Setting a standard in Internet measurement

The main problem in attracting advertisers to a website is that there is no standard in place to measure Internet traffic.

Measurement of website traffic has seen a significant increase in publicity recently. The debate was helped along by a challenge from chief executive Marcus Leaver on this page (MW June 7).

The first thing to stress is that measuring website traffic is not a new phenomenon and is just as important as measuring the effectiveness of offline media.

What is new – and critical – is ensuring that this measurement meets industry agreed standards. Marketers wouldn’t advertise in print without the independent accountability that comes from the Audit Bureau of Circulations. So why should they be expected to forgo this same level of accountability when advertising online?

Unfortunately, many in the new media industry don’t know where to look for reliable data.

Most people agree that to move the industry forward and ensure the long-term health of brands on the Internet, accountability is key. We need to help marketers to understand how to measure website traffic and how it can support their business models. We must let them know that there is an industry standard which they can use.

Media owners, buyers and advertisers have demonstrated a need for a universally accepted currency to measure Web traffic to agreed industry standards, with consistent definitions. For instance, there is now an agreed standard to exclude so-called “robotic” traffic – automated programmes such as those used by search engines to verify the existence of a listed website – which often inflates traffic figures. Marketers have a duty to ensure they understand the significance of this and other factors.

There are two basic approaches to measuring sites: research and counting. The former is sample-based, while the latter is census-based (on log files – owned either by the sites themselves or by third parties).

What audits provide is an independent check that the counting is up to a common standard – just as it is for other media.
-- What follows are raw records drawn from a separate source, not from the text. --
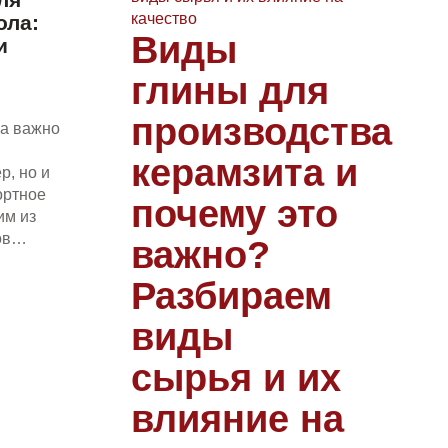
ола:
Виды
и
глины для
производства
ма важно
керамзита и
р, но и
ортное
почему это
им из
тов…
важно?
Разбираем
виды
сырья и их
влияние на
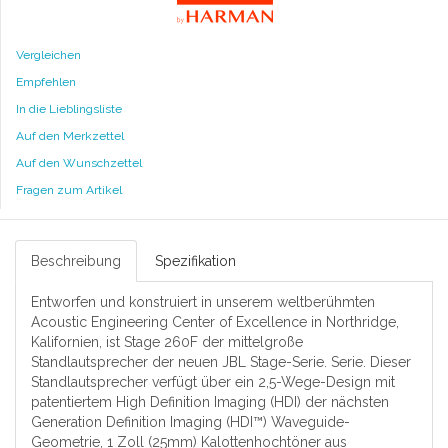
Vergleichen
Empfehlen
In die Lieblingsliste
Auf den Merkzettel
Auf den Wunschzettel
Fragen zum Artikel
Beschreibung
Spezifikation
Entworfen und konstruiert in unserem weltberühmten
Acoustic Engineering Center of Excellence in Northridge,
Kalifornien, ist Stage 260F der mittelgroße
Standlautsprecher der neuen JBL Stage-Serie. Serie. Dieser
Standlautsprecher verfügt über ein 2,5-Wege-Design mit
patentiertem High Definition Imaging (HDI) der nächsten
Generation Definition Imaging (HDI™) Waveguide-
Geometrie, 1 Zoll (25mm) Kalottenhochtöner aus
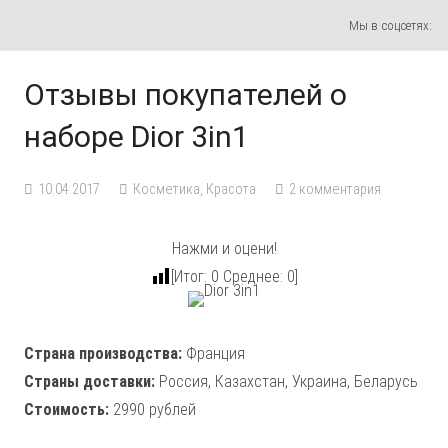
Мы в соцсетях:
Отзывы покупателей о
наборе Dior 3in1
10.04.2017
Косметика
,
Красота
2
комментария
Нажми и оцени!
[Итог:
0
Среднее:
0
]
Страна производства:
Франция
Страны доставки:
Россия, Казахстан, Украина, Беларусь
Стоимость:
2990 рублей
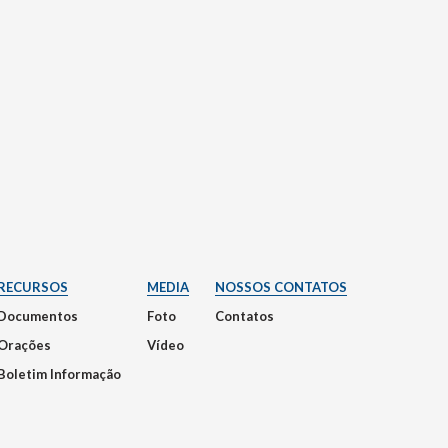
RECURSOS
MEDIA
NOSSOS CONTATOS
Documentos
Foto
Contatos
Orações
Vídeo
Boletim Informação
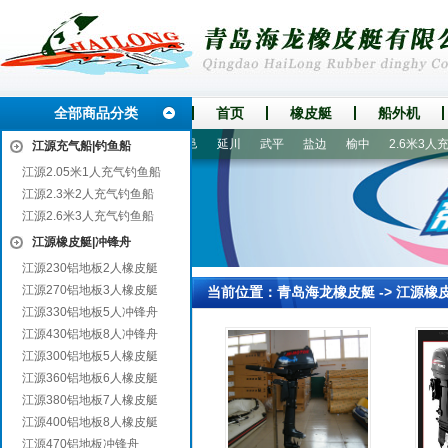
全部商品分类
首页
橡皮艇
船外机
县
柳林
汉川
勃利
鹿邑
延川
武平
盐边
榆中
2.6米3人充
江源充气船|钓鱼船
江源2.05米1人充气钓鱼船
江源2.3米2人充气钓鱼船
江源2.6米3人充气钓鱼船
江源橡皮艇|冲锋舟
江源230铝地板2人橡皮艇
江源270铝地板3人橡皮艇
当前位置：
青岛海龙橡皮艇
->
江源橡
江源330铝地板5人冲锋舟
江源430铝地板8人冲锋舟
江源300铝地板5人橡皮艇
江源360铝地板6人橡皮艇
江源380铝地板7人橡皮艇
江源400铝地板8人橡皮艇
江源470铝地板冲锋舟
ABC Electronic differs from private research companies by being an industry owned, not-for-profit organisation. It has been set up to provide independent third-party auditing of websites, using industry standards endorsed by JICWEBS (The Joint Industry Committee for Web Standards in the UK and Ireland). I believe ABC Electronic has a good reputation and is responding to industry demands.

However, it is important to recognise that research companies, traffic counting solution providers and ABC Electronic all have a complementary role to play in delivering what the industry needs – credibility and certainty in a virtual world.

Actions speak louder than words and what we need is for new media companies to act now. They must implement industry standard measurement systems and ensure professionalism in the Internet marketing industry.